I'll have a look as soon as
a) my package builder is done building my `i386` repo and
b) I find some time

Always happy to fix something in ports, I'm pretty sure it _can_ be fixed, but no guarantees I can do it ;-)


----------



## SirDice (Oct 18, 2021)

freejetz888 said:


> So far I've gone in and modified the Makefile


Modify the PORTVERSION to 3.0.0 and remove PORTREVISION so it actually fetches the latest source code. Leave the compiler settings as is. Then see what happens. As this is a new version you probably need to run `make makesum` first, the port's distinfo needs to be updated for the new version. Then run `make patch`, this will apply the patches that are in the files/ directory. They're likely going to fail to apply (due to the changed sources), figure out which ones are still needed, remove those that don't apply anymore.


----------



## zirias@ (Oct 18, 2021)

`s:probably:certainly:`

Doing that right now ;-)

(edit: I decided to start looking while my builder is still busy, so testing is pretty slow. Some day, I need a "super computer", hehe)


----------



## zirias@ (Oct 18, 2021)

Yeah, one dependency is lang/v8. This might take a while


----------



## freejetz888 (Oct 18, 2021)

Zirias said:


> Yeah, one dependency is lang/v8. This might take a while


Yes, 3 hours to build on my machine. I do really appreciate your and SirDice's help.

On that, I've modified the Makefile to PORTVERSION=    3.0.0 and PORTREVISION=   1. I ran `make makesum` which finished successfully. I then ran `make patch` and removed all files that were failing, which was all of them. I then get the following error on build:



> ===>  Building for postgresql10-plv8js-3.0.0_1
> gmake[1]: Entering directory '/wrkdirs/usr/ports/databases/postgresql-plv8js/work/plv8-3.0.0'
> mkdir -p build
> cd build; git clone https://chromium.googlesource.com/chromium/tools/depot_tools.git
> ...



I installed git on this machine, reboot, and run again but receive the same error.

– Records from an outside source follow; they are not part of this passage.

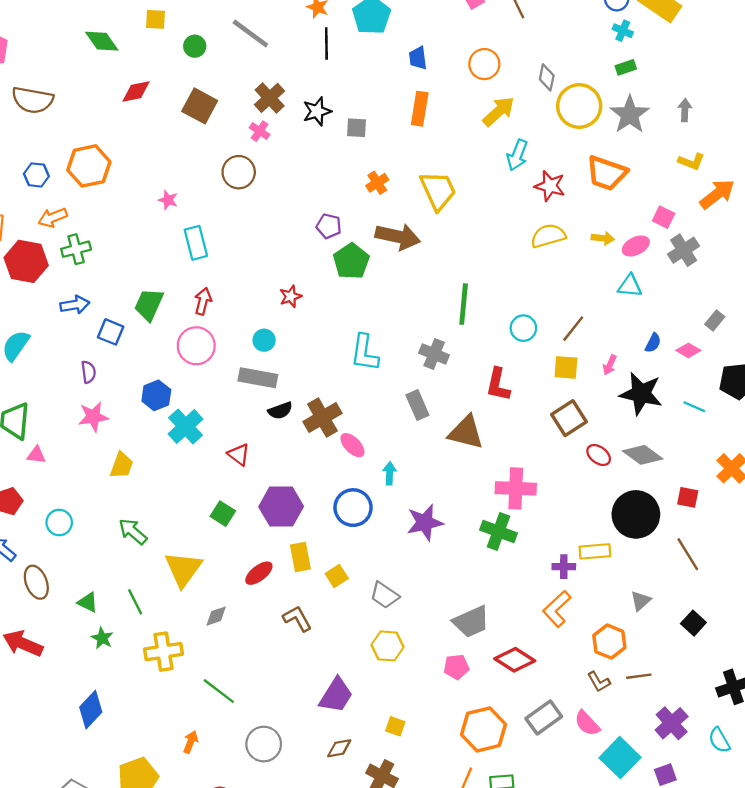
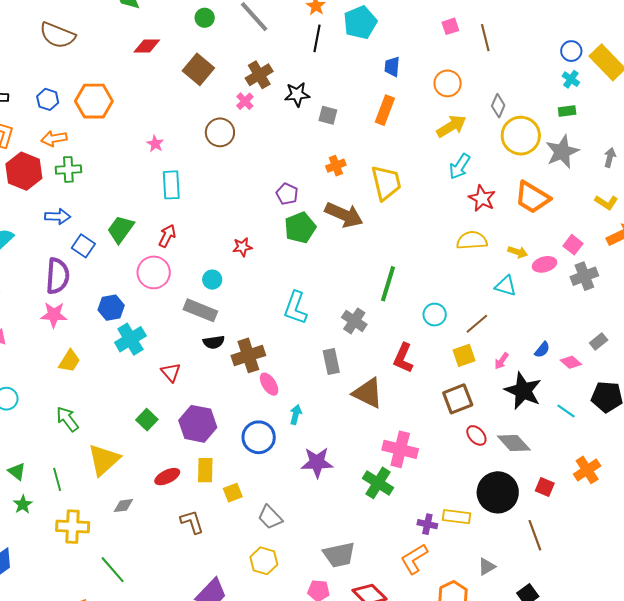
cyan triangle: (630, 286) -> (506, 286), moved
yellow square: (566, 367) -> (464, 355), turned -35
purple semicircle: (88, 372) -> (58, 276), size x1.8

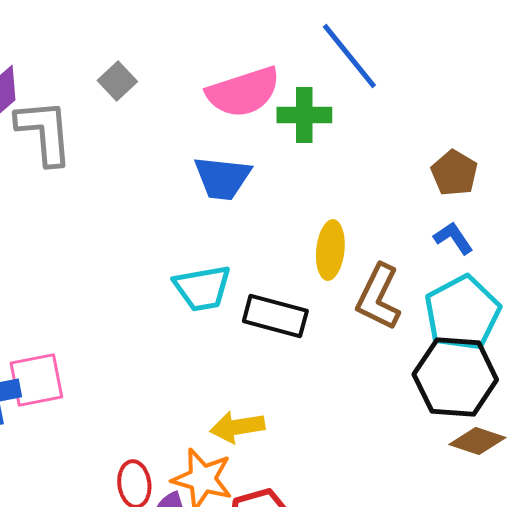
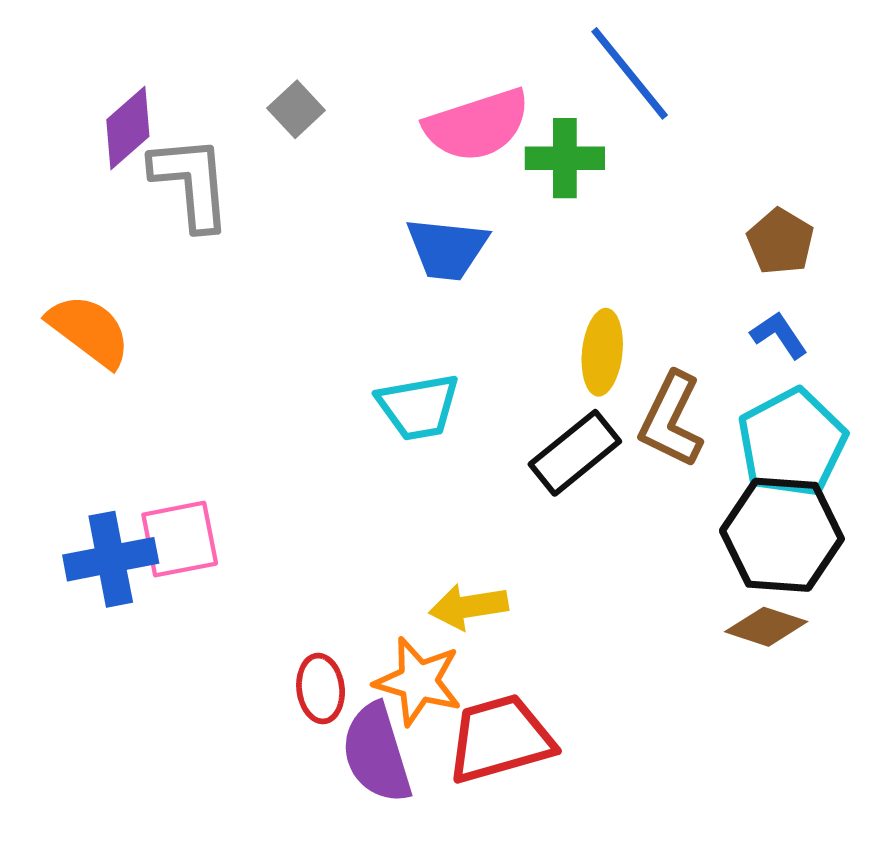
black rectangle: (275, 316) -> (575, 453), moved, turned -54
brown diamond: (477, 441) -> (766, 627), moved

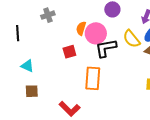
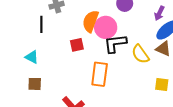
orange semicircle: (81, 28) -> (91, 21), size x1.5
black line: (18, 33) -> (41, 24), moved
yellow semicircle: (132, 39) -> (140, 54), moved

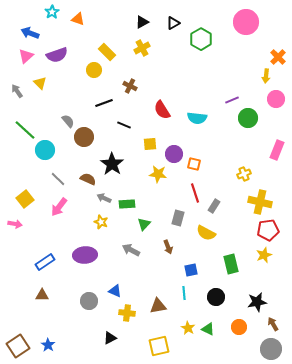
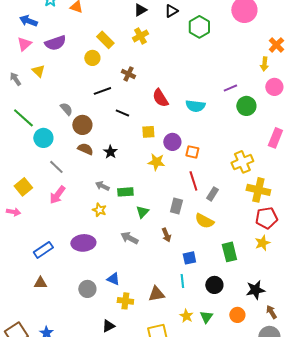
black star: (112, 164) -> (110, 152), size x0.6
yellow cross: (244, 174) -> (242, 162), size x1.5
brown semicircle: (88, 179) -> (85, 149), moved
green triangle: (208, 329) -> (206, 317), turned 40

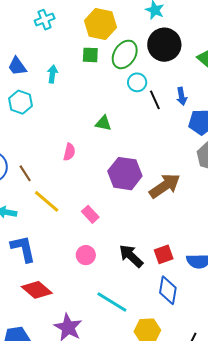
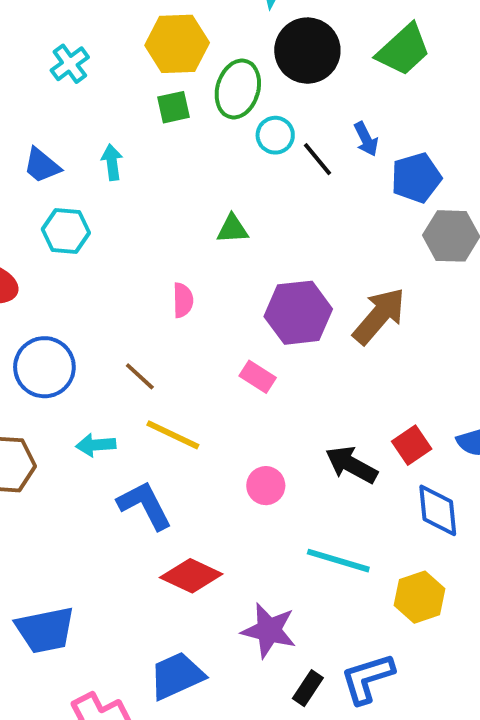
brown line: (25, 173) -> (140, 376), moved
yellow line: (47, 201) -> (173, 435), moved
pink rectangle: (90, 214) -> (258, 377), moved

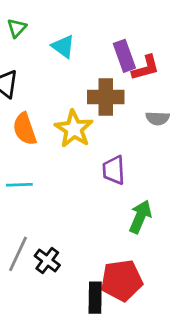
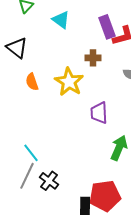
brown cross: (106, 97) -> (93, 58), size x0.6
orange semicircle: (25, 129) -> (32, 82), size x0.7
cyan line: (19, 185) -> (31, 153), moved, turned 54

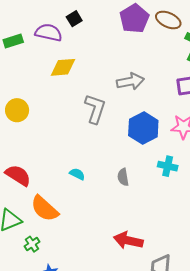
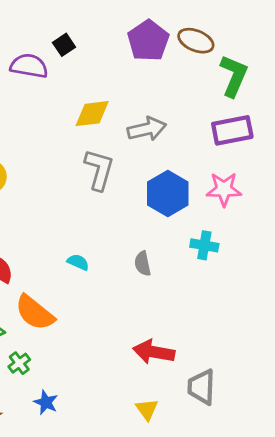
yellow diamond: (63, 67) -> (92, 114), moved

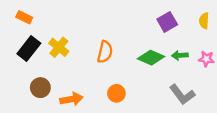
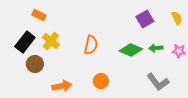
orange rectangle: (24, 17) -> (39, 15), moved
yellow semicircle: (204, 21) -> (177, 18), turned 152
brown circle: (40, 88) -> (35, 64), moved

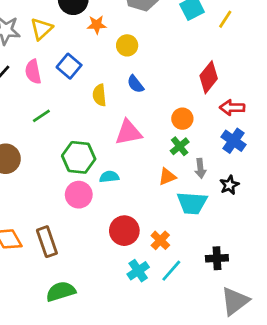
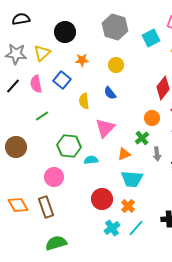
orange star: (97, 25) -> (82, 60), moved
yellow circle: (127, 45) -> (116, 65), moved
orange circle: (182, 119) -> (152, 118), moved
pink triangle: (128, 132) -> (105, 128), turned -35
orange triangle: (167, 177) -> (124, 154), moved
pink circle: (79, 195) -> (54, 177), moved
cyan trapezoid: (192, 203) -> (132, 179), moved

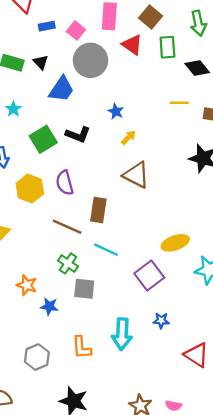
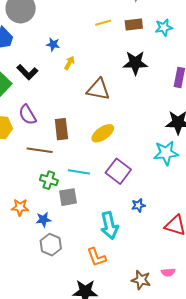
black L-shape: (78, 135) -> (27, 72), turned 40
brown triangle: (136, 175) -> (98, 89), moved
yellow ellipse: (175, 243) -> (103, 133), moved
cyan line: (106, 250) -> (79, 172), moved
orange L-shape: (82, 348) -> (97, 257), moved
gray hexagon: (37, 357) -> (51, 245), moved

ETA: I can run `git clone https://chromium.googlesource.com/chromium/tools/depot_tools.git` just fine on its own.


----------



## zirias@ (Oct 18, 2021)

The build tries to do a `git clone`? Oh my, this will be "fun" to fix. I WILL have a look, I can't promise anything, but in any case, don't expect a result too soon, it will probably take a few days…


freejetz888 said:


> I installed git on this machine, reboot, and run again but receive the same error.


Well, I guess you use poudriere? (and, you should!) -- then installing something locally on the machine won't have any effect. poudriere creates a jail for building that has nothing but what is actually listed as a dependency in the port itself  – but a git clone during build is a no-go anyways, once the build starts, there should be no more "fetching". I guess this might be a PITA to port


----------



## SirDice (Oct 18, 2021)

freejetz888 said:


> PORTREVISION= 1


Should be 0 or removed. It's the first revision of the port with the 'new' version, so it starts counting at 0. Should you make a change to the port, without affection the version, then you should increase the PORTREVISION.


----------



## astyle (Oct 18, 2021)

There's a port that's been marked as "Broken" that I did manage to successfully compile: audio/lash. Relevant part to this thread - I told the Makefile to ignore the 'Broken' flag. After that, compiling went fine (The reason for the 'Broken' tag was a py27 dep, anyway). But fighting past source code errors (incorrectly specified APIs / variables) is a bit more than I have the patience for at this point. 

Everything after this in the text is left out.